[Brief]: Reproduce the listing below exactly, beginning with its first line and ending with the line that holds "Today's leaders balance"; pictures are not part of the copy.

[Given data]:
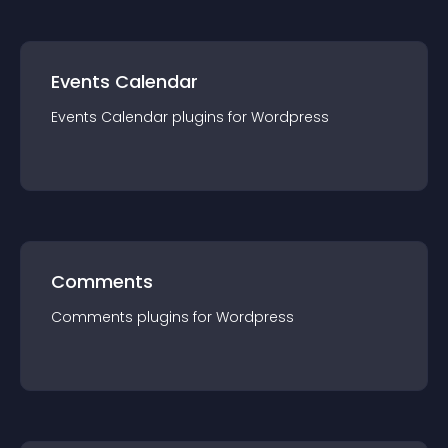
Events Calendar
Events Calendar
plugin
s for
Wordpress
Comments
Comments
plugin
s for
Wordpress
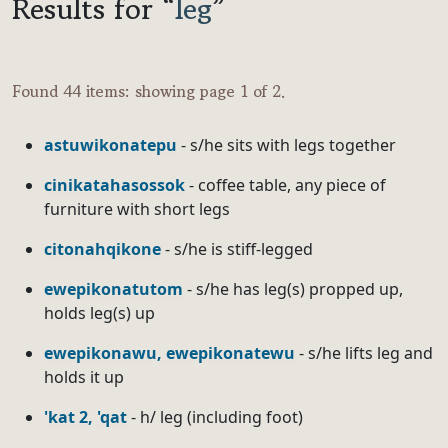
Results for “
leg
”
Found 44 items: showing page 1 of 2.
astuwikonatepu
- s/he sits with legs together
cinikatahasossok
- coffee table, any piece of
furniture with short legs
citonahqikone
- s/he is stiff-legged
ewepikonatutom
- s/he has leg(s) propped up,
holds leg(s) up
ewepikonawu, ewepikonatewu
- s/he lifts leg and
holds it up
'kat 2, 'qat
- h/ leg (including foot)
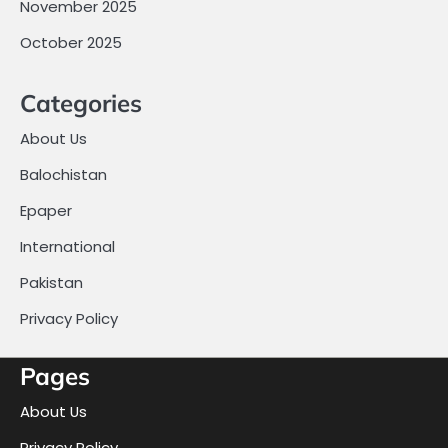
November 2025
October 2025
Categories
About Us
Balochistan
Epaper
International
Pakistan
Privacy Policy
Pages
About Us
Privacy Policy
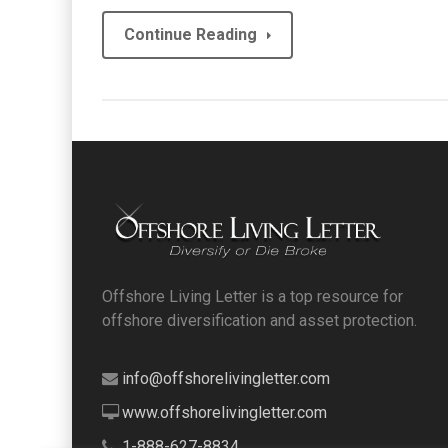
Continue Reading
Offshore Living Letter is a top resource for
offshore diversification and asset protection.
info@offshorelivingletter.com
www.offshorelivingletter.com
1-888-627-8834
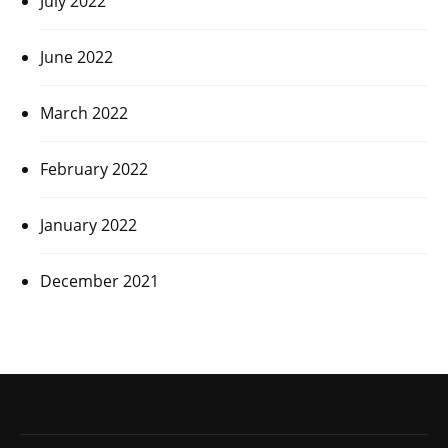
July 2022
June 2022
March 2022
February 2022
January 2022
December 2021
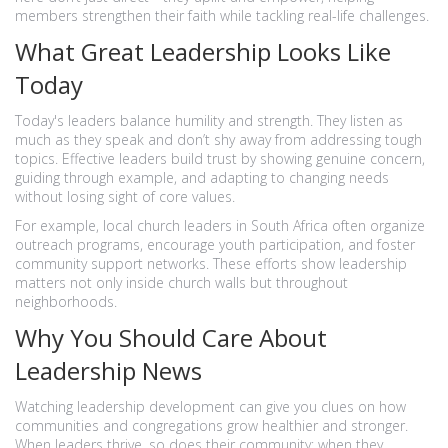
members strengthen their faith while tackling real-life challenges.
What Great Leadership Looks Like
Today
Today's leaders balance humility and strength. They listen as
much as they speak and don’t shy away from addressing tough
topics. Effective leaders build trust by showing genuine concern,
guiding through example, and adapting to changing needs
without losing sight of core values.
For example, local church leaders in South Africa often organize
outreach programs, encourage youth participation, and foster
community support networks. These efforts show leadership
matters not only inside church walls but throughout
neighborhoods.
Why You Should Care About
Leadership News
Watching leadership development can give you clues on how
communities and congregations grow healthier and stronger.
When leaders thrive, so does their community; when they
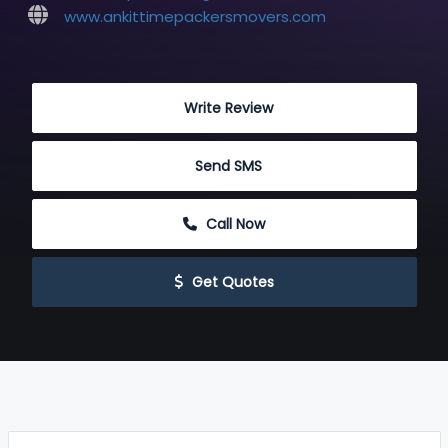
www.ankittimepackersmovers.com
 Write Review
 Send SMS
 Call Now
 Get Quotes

[Result of this exercise]:
Events Calendar
Events Calendar
plugin
s for
Wordpress
Comments
Comments
plugin
s for
Wordpress
Results for “
leg
”
Found 44 items: showing page 1 of 2.
astuwikonatepu
- s/he sits with legs together
cinikatahasossok
- coffee table, any piece of
furniture with short legs
citonahqikone
- s/he is stiff-legged
ewepikonatutom
- s/he has leg(s) propped up,
holds leg(s) up
ewepikonawu, ewepikonatewu
- s/he lifts leg and
holds it up
'kat 2, 'qat
- h/ leg (including foot)
November 2025
October 2025
Categories
About Us
Balochistan
Epaper
International
Pakistan
Privacy Policy
Pages
About Us
Privacy Policy
Continue Reading
Offshore Living Letter is a top resource for
offshore diversification and asset protection.
info@offshorelivingletter.com
www.offshorelivingletter.com
1-888-627-8834
July 2022
June 2022
March 2022
February 2022
January 2022
December 2021
members strengthen their faith while tackling real-life challenges.
What Great Leadership Looks Like
Today
Today's leaders balance humility and strength. They listen as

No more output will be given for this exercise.